Вагон был деревянный, освещённый, воздух в нём казался мне редким.
Я сказал шпику:
„Ну, раз познакомились, давай чай пить вместе, у меня есть сахар!“
Полез наверх, принёс мешок, положил, взял чайник, пошёл за кипятком в соседнее отделение и, ничего не думая, прошёл через весь вагон на площадку.
На площадке поставил чайник, ступил на подножку, прыгнул вперёд и побежал, больно ударяясь ногами о шпалы.
Пошёл по шоссе. Дело было у Клина.
Шёл, пришёл в деревню. Постучался. Впустили. Сказал, что отстал от поезда и что я работал в Австрии на цивильных работах и хочу купить полушубок из хорошей лёгкой овчины. Продали за 250 рублей.
Купил валенки, отдав за них свитер, который сейчас же послали в печь прожариваться. Вшей на мне было очень много.
Потом пил чай. Чай был из берёзового наплыва, без вкуса и запаха, один цвет. Такой наплыв можно варить хоть год, его не убудет.
И вот вернулся в Москву.
Взял лошадь, и везли меня к утру на соседнюю станцию к Москве.

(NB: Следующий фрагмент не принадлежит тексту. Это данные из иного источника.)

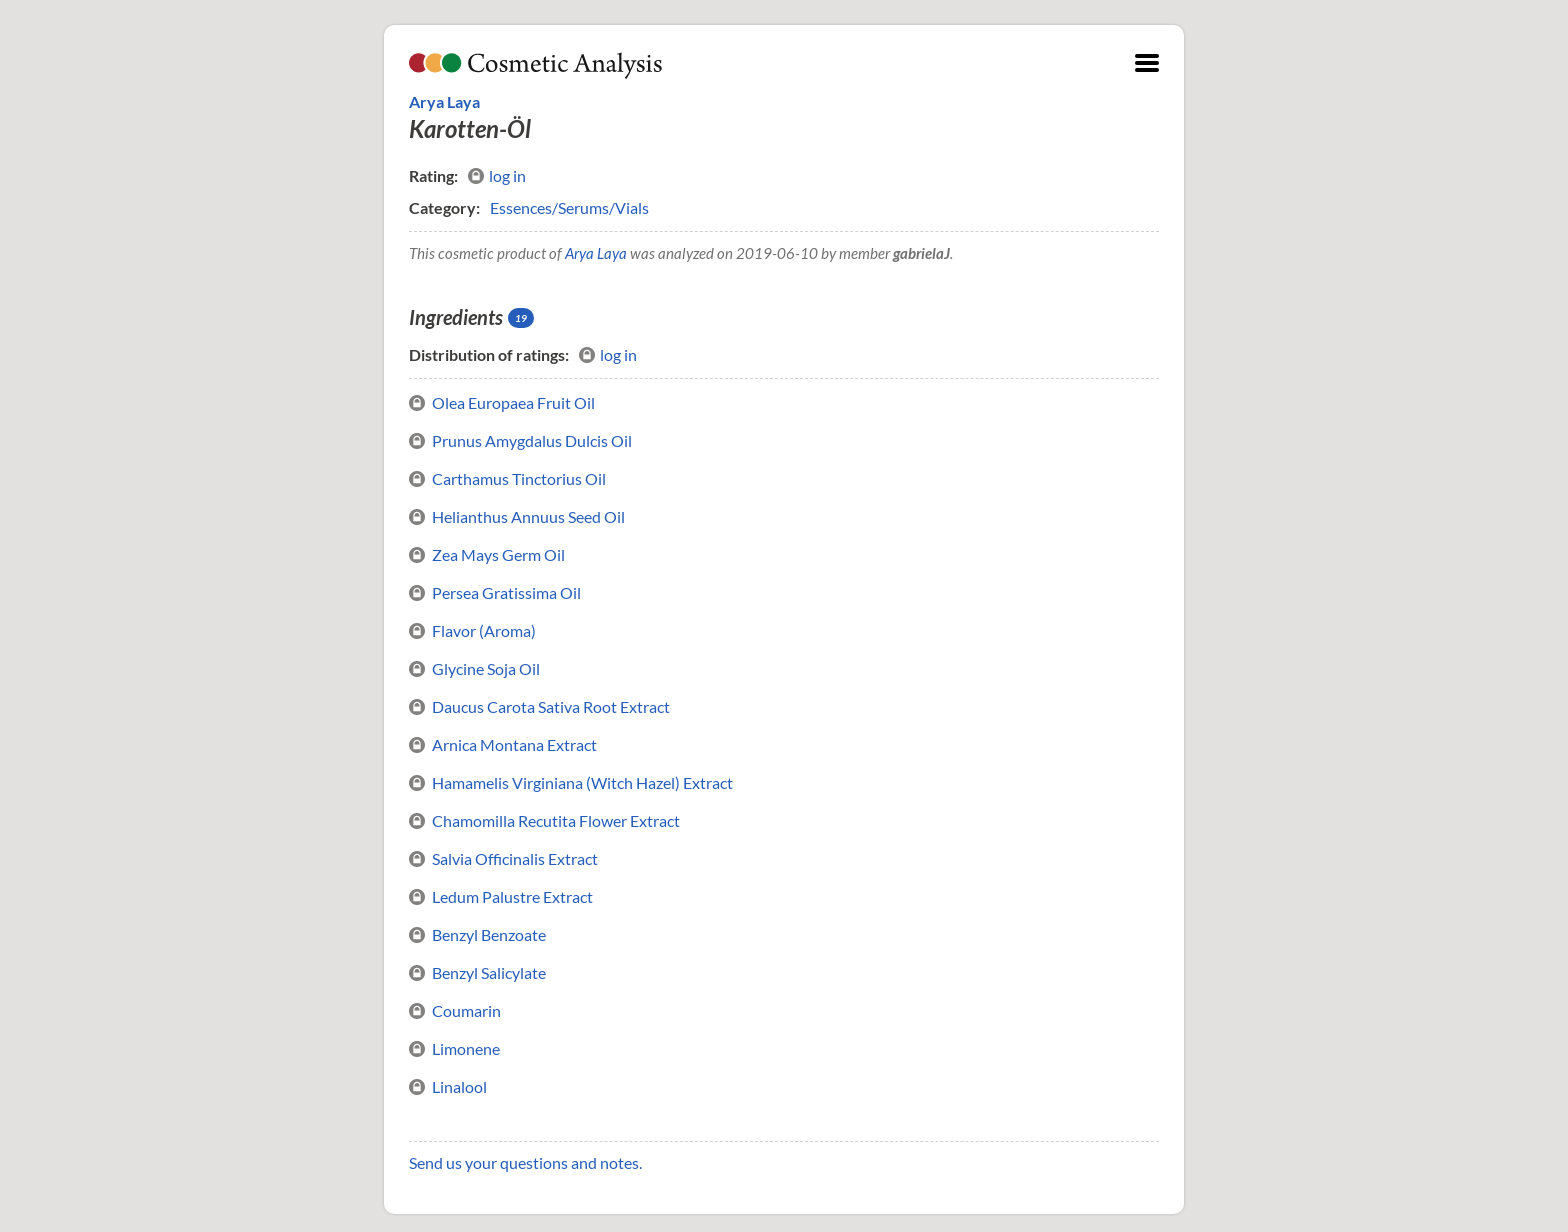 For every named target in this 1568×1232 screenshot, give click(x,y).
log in (497, 176)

Здесь сел на дачный поезд, доехал до Петровско-Разумовского и въехал в Москву на паровике. Он хорошо описан Паустовским, этот паровик.
В Москве был Горький, которого я знал по „Новой жизни“ и „Летописи“.
Пошёл к Алексею Максимовичу, он написал письмо к Якову Свердлову. Свердлов не заставил меня ждать в передней. Принял в большой комнате с целым ковром на полу.
Яков Свердлов оказался человеком молодым, одет в суконную куртку и кожаные брюки.
Это было во время разгона Уфимского совещания и появления группы Вольского. Свердлов принял меня без подозрительности, я сказал ему, что я не белый, он не стал расспрашивать и дал мне письмо на бланке Центрального Исполнительного Комитета, в письме он написал, что просит прекратить дело Шкловского.
В это время, ещё до попытки отъезда из Москвы, встретил Ларису Рейснер; она меня приняла хорошо и спросила, не могу ли я помочь ей отбить Фёдора Раскольникова из Ревеля. Познакомился с каким-то членом Реввоенсовета.
У меня была инерция, к большевикам я относился хорошо и согласился напасть на Ревель с броневиками, чтобы попытаться взять тюрьму.
Предприятие это не состоялось, потому что матросы, которые должны были ехать со мной (под командой Грицая), разъехались кто куда, а больше — в Ямбург за свининой. Некоторые же болели сыпняком.
Фёдора Раскольникова просто выменяли у англичан на что-то.
Пока же я с Рейснер поехал в Питер с каким-то фантастическим мандатом, ею подписанным.
Она была коммором, комиссаром морского Генерального штаба.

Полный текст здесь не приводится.